:: STUDY MATERIAL

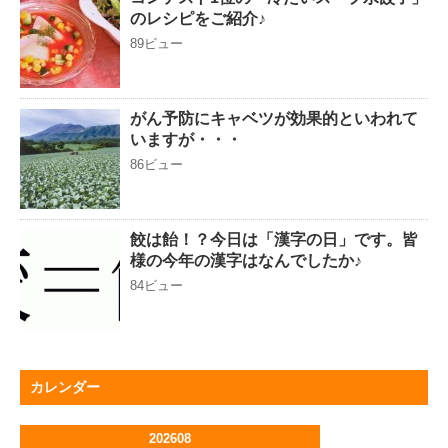
のレシピをご紹介♪
89ビュー
がん予防にキャベツが効果的といわれて
いますが・・・
86ビュー
餃は飴！？今日は「漢字の日」です。皆
様の今年の漢字はなんでしたか♪
84ビュー
カレンダー
202608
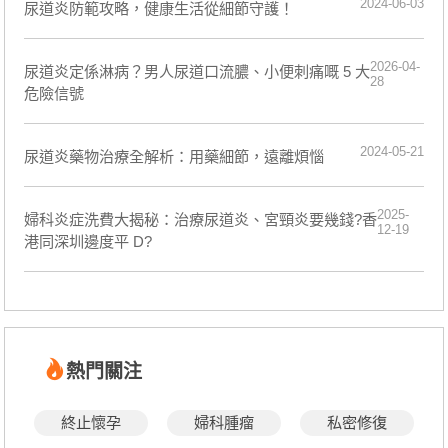
2024-06-03
​尿道炎防範攻略，健康生活從細節守護！
2026-04-
尿道炎定係淋病？男人尿道口流膿、小便刺痛嘅 5 大
28
危險信號
2024-05-21
尿道炎藥物治療全解析：用藥細節，遠離煩惱
2025-
婦科炎症洗費大揭秘：治療尿道炎、宮頸炎要幾錢?香
12-19
港同深圳邊度平 D?
熱門關注
終止懷孕
婦科腫瘤
私密修復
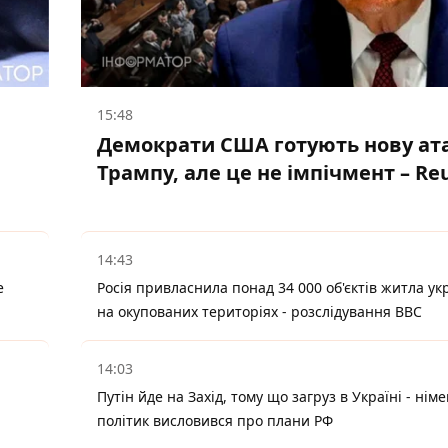
15:48
Демократи США готують нову ата
Трампу, але це не імпічмент – Re
14:43
е
Росія привласнила понад 34 000 об'єктів житла ук
на окупованих територіях - розслідування BBC
14:03
Путін йде на Захід, тому що загруз в Україні - нім
політик висловився про плани РФ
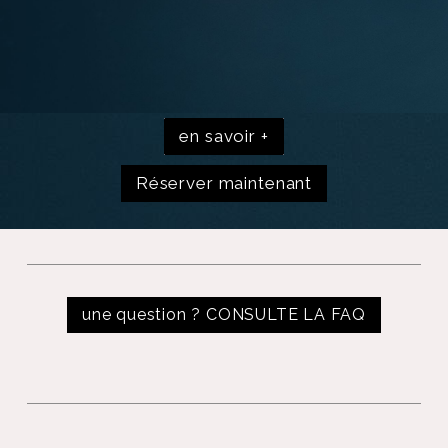
en savoir +
Réserver maintenant
une question ? CONSULTE LA FAQ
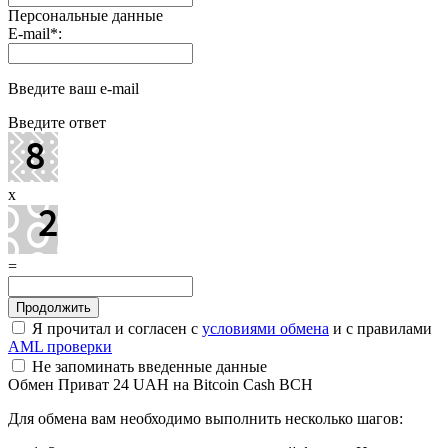
Персональные данные
E-mail
*
:
Введите ваш e-mail
Введите ответ
x
=
Я прочитал и согласен с
условиями обмена
и с правилами
AML проверки
Не запоминать введенные данные
Обмен Приват 24 UAH на Bitcoin Cash BCH
Для обмена вам необходимо выполнить несколько шагов:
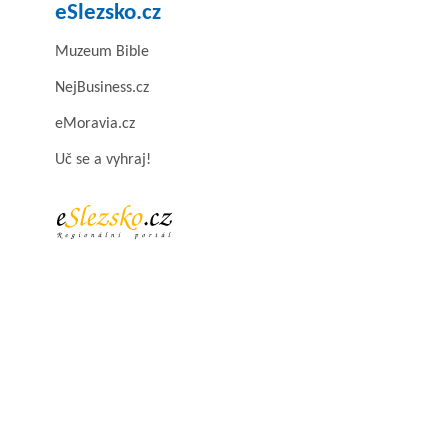
eSlezsko.cz
Muzeum Bible
NejBusiness.cz
eMoravia.cz
Uč se a vyhraj!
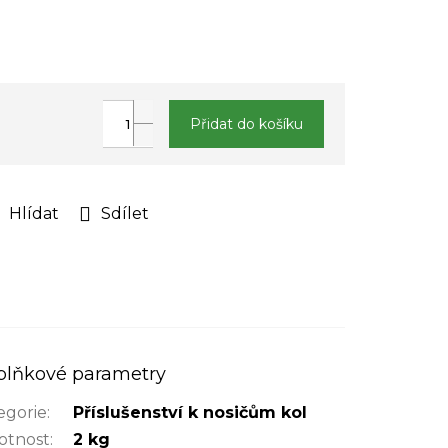
Přidat do košíku
Hlídat
Sdílet
plňkové parametry
egorie
:
Příslušenství k nosičům kol
tnost
:
2 kg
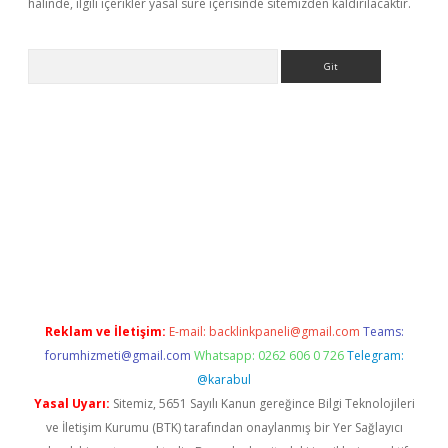
halinde, ilgili içerikler yasal süre içerisinde sitemizden kaldırılacaktır.
Arama
adresi
elexbett.net
Reklam ve İletişim:
E-mail:
backlinkpaneli@gmail.com
Teams:
forumhizmeti@gmail.com
Whatsapp: 0262 606 0 726
Telegram:
@karabul
Yasal Uyarı:
Sitemiz, 5651 Sayılı Kanun gereğince Bilgi Teknolojileri
ve İletişim Kurumu (BTK) tarafından onaylanmış bir Yer Sağlayıcı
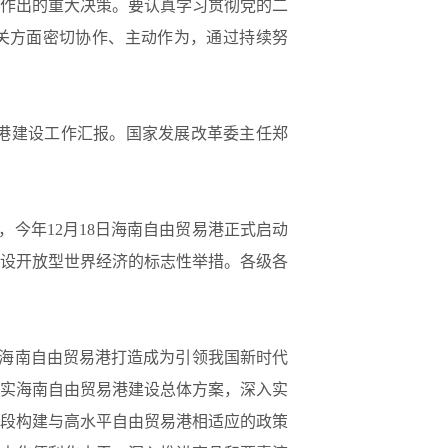
作出的重大决策。要认真学习贯彻党的二
关方面密切协作、主动作为，通过持续努
港建设工作汇报。国家发展改革委主任郑
今年12月18日海南自由贸易港正式启动
设开放型世界经济的标志性举措。各级各
海南自由贸易港打造成为引领我国新时代
实海南自由贸易港建设总体方案，深入实
段构建与高水平自由贸易港相适应的政策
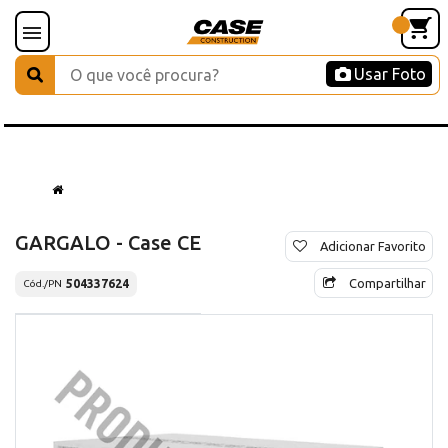
Usar Foto
GARGALO - Case CE
Adicionar Favorito
Compartilhar
504337624
Cód./PN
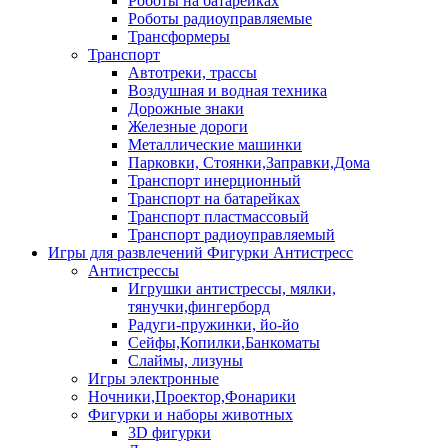
Роботы на батарейках
Роботы радиоуправляемые
Трансформеры
Транспорт
Автотреки, трассы
Воздушная и водная техника
Дорожные знаки
Железные дороги
Металлические машинки
Парковки, Стоянки,Заправки,Дома
Транспорт инерционный
Транспорт на батарейках
Транспорт пластмассовый
Транспорт радиоуправляемый
Игры для развлечений Фигурки Антистресс
Антистрессы
Игрушки антистрессы, мялки,
тянучки,фингерборд
Радуги-пружинки, йо-йо
Сейфы,Копилки,Банкоматы
Слаймы, лизуны
Игры электронные
Ночники,Проектор,Фонарики
Фигурки и наборы животных
3D фигурки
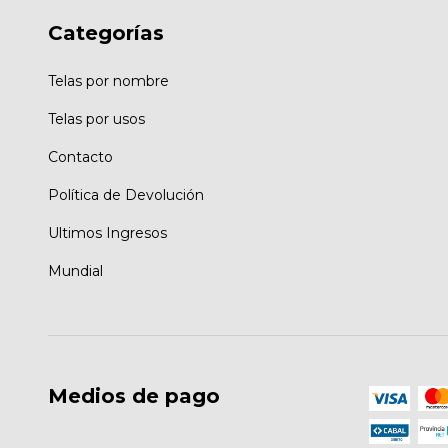
Categorías
Telas por nombre
Telas por usos
Contacto
Política de Devolución
Ultimos Ingresos
Mundial
Medios de pago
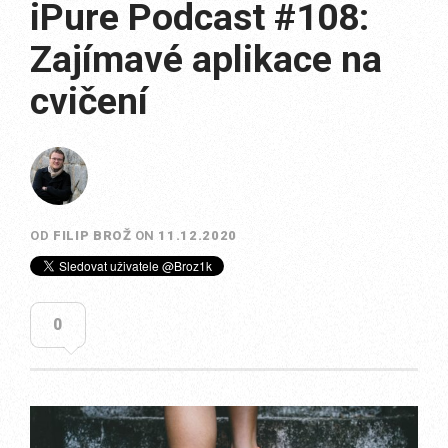
iPure Podcast #108:
Zajímavé aplikace na
cvičení
OD
FILIP BROŽ
ON
11.12.2020
0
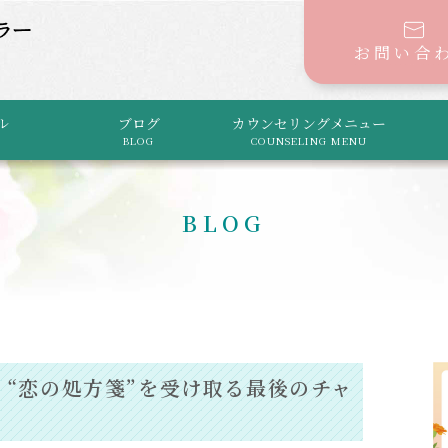
お問い合
ル
ブログ
カウンセリングメニュー
BLOG
COUNSELING MENU
BLOG
】“恋の処方箋”を受け取る最後のチャ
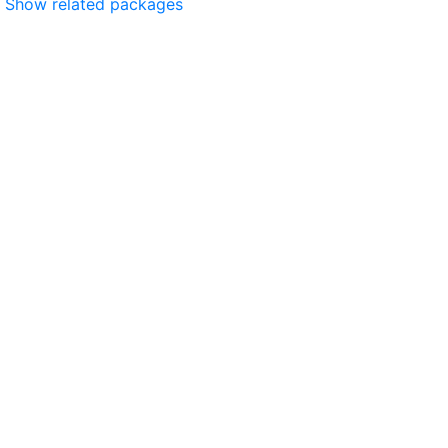
Show related packages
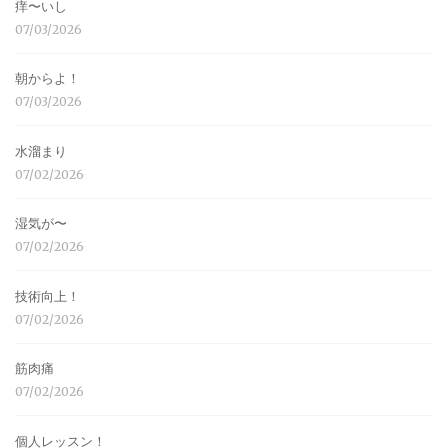
痒〜いし
07/03/2026
朝からよ！
07/03/2026
水溜まり
07/02/2026
湿気が〜
07/02/2026
技術向上！
07/02/2026
筋肉痛
07/02/2026
個人レッスン！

::::

## WORK TO BE COMPLETED
Would you retype the lines from the line containing "Металлические машинки" to the final line of the entries above, exactly as given and without pictures?

## SOLVED PROBLEM
Металлические машинки
Парковки, Стоянки,Заправки,Дома
Транспорт инерционный
Транспорт на батарейках
Транспорт пластмассовый
Транспорт радиоуправляемый
Игры для развлечений Фигурки Антистресс
Антистрессы
Игрушки антистрессы, мялки,
тянучки,фингерборд
Радуги-пружинки, йо-йо
Сейфы,Копилки,Банкоматы
Слаймы, лизуны
Игры электронные
Ночники,Проектор,Фонарики
Фигурки и наборы животных
3D фигурки
Categorías
Telas por nombre
Telas por usos
Contacto
Política de Devolución
Ultimos Ingresos
Mundial
Medios de pago
iPure Podcast #108:
Zajímavé aplikace na
cvičení
OD
FILIP BROŽ
ON
11.12.2020
0
お問い合
ル
ブログ
カウンセリングメニュー
BLOG
COUNSELING MENU
BLOG
】“恋の処方箋”を受け取る最後のチャ
Show related packages
痒〜いし
07/03/2026
朝からよ！
07/03/2026
水溜まり
07/02/2026
湿気が〜
07/02/2026
技術向上！
07/02/2026
筋肉痛
07/02/2026
個人レッスン！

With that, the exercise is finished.